_EXERCISE DESCRIPTION_. Leave out all pictures and retype exactly the lines from the one with "Όλα τα μέτρα" through the last line of the material.

*** MATERIAL TO PROCESS ***

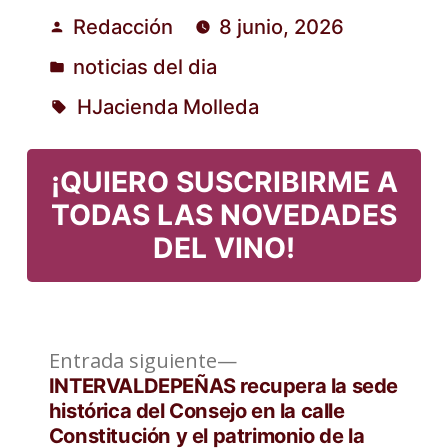
Redacción
8 junio, 2026
Publicado
noticias del dia
por
Publicado
HJacienda Molleda
en
Etiquetas:
¡QUIERO SUSCRIBIRME A
TODAS LAS NOVEDADES
DEL VINO!
Entrada
Navegación
Entrada siguiente
siguiente:
INTERVALDEPEÑAS recupera la sede
de
histórica del Consejo en la calle
Constitución y el patrimonio de la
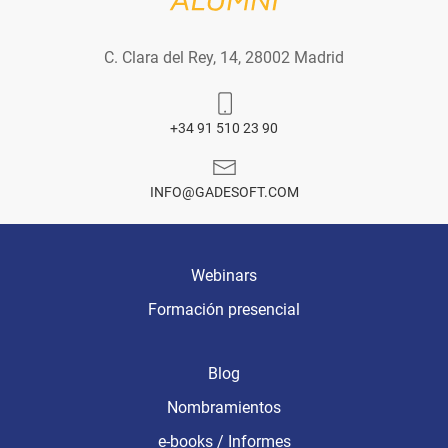
C. Clara del Rey, 14, 28002 Madrid
+34 91 510 23 90
INFO@GADESOFT.COM
Webinars
Formación presencial
Blog
Nombramientos
e-books / Informes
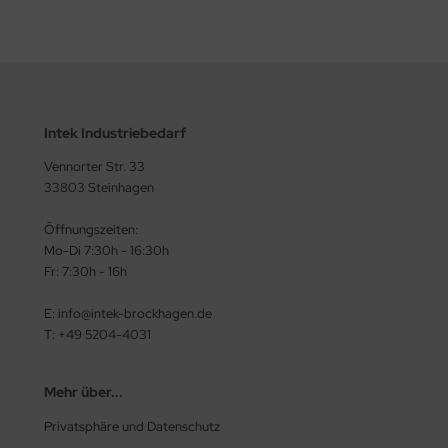
Intek Industriebedarf
Vennorter Str. 33
33803 Steinhagen
Öffnungszeiten:
Mo-Di 7:30h - 16:30h
Fr: 7:30h - 16h
E: info@intek-brockhagen.de
T: +49 5204-4031
Mehr über...
Privatsphäre und Datenschutz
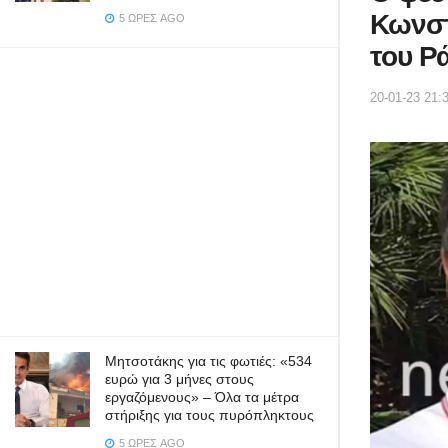
Κωνστ
5 ΏΡΕΣ AGO
του Ρ
20-01-23 21:
Μητσοτάκης για τις φωτιές: «534
ευρώ για 3 μήνες στους
εργαζόμενους» – Όλα τα μέτρα
στήριξης για τους πυρόπληκτους
5 ΏΡΕΣ AGO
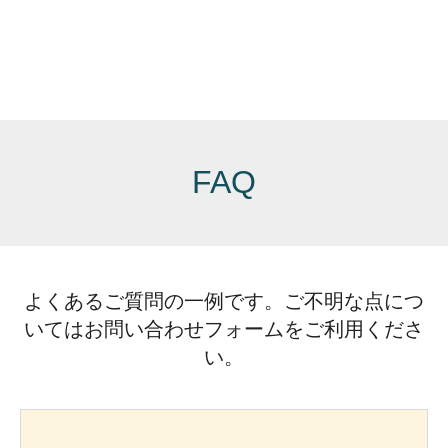
FAQ
よくあるご質問の一例です。ご不明な点につ
いてはお問い合わせフォームをご利用くださ
い。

*** End of MATERIAL TO PROCESS ***

_RESPONSE AREA_.
εργαζόμενους» – Όλα τα μέτρα
στήριξης για τους πυρόπληκτους
5 ΏΡΕΣ AGO
FAQ
よくあるご質問の一例です。ご不明な点につ
いてはお問い合わせフォームをご利用くださ
い。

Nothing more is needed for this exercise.